SOURCE / ECONOMY
China’s supreme court issues guidelines to enhance safeguards for sci-tech innovation
Published: Jan 06, 2025 05:35 PM
Technicians pack the battery pack of the Solar wind Magnetosphere Ionosphere Link Explorer (SMILE) at a workshop of the Innovation Academy for Microsatellites of Chinese Academy of Sciences (CAS) in Shanghai, east China, Nov. 4, 2024. (Photo: Xinhua)

Technicians pack the battery pack of the Solar wind Magnetosphere Ionosphere Link Explorer (SMILE) at a workshop of the Innovation Academy for Microsatellites of Chinese Academy of Sciences (CAS) in Shanghai, east China, Nov. 4, 2024. (Photo: Xinhua)


The Supreme People's Court of China on Monday issued guidelines to enhance judicial safeguards for sci-tech innovation achievements. The guidelines present 25 measures across six key areas aimed at strengthening judicial support for technological advancements, China Media Group reported.

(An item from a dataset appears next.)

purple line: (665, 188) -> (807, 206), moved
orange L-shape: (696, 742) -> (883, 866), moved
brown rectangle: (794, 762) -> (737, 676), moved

The guidelines released at a Monday’s press conference address key issues in handling cases related to technological innovation. They cover several important areas, including the overall requirements, strengthening the legal protection of technological innovation outcomes, protecting innovation entities, safeguarding innovative behaviors, building a legal and international market environment for technological innovation, and establishing a judicial protection system and mechanism.

The guidelines prioritize strengthening of judicial protection for innovation outcomes. They highlight the importance of adopting judicial policies that ensure judicial protection intensity aligns with technological innovation levels. The administrative litigation standards for patent authorization and confirmation should be improved. Specific rules for protecting industrial design, the digital economy, commercial secrets, and key sectors are also outlined.

The guidelines also focus on safeguarding innovation entities, including determining the ownership of scientific and technological achievements, resolving technical contract disputes, and optimizing operational mechanisms for innovation entities. They emphasize protecting the rights of sci-tech personnel in profit-sharing from technology transfer, ensuring their reasonable returns, and addressing concerns of sci-tech personnel over technology transfer.

The guidelines also propose stringent measures against various forms of infringement, including the increased application of punitive measures to make infringing actions incur a greater cost.

The guidelines also commit to enhancing the establishment of a law-based and internationalized market environment for sci-tech innovation. This includes regulating unfair competition and monopolistic practices in the sci-tech innovation field, and advancing a national standards system in the field of sci-tech innovation.

The guidelines highlight the need for judicial reforms to bolster technological innovation. This includes improving the establishment of specialized intellectual property courts and enhancing judicial capacities.

To support the implementation of these guidelines, the Supreme People's Court has also released eight typical cases from the sci-tech innovation sector, covering areas such as biomedicine, semiconductors, algorithm and renewable energy, demonstrating the courts’ commitment to protecting innovation, along with a clear stance to severely crack down on behaviors that hinder technological innovation.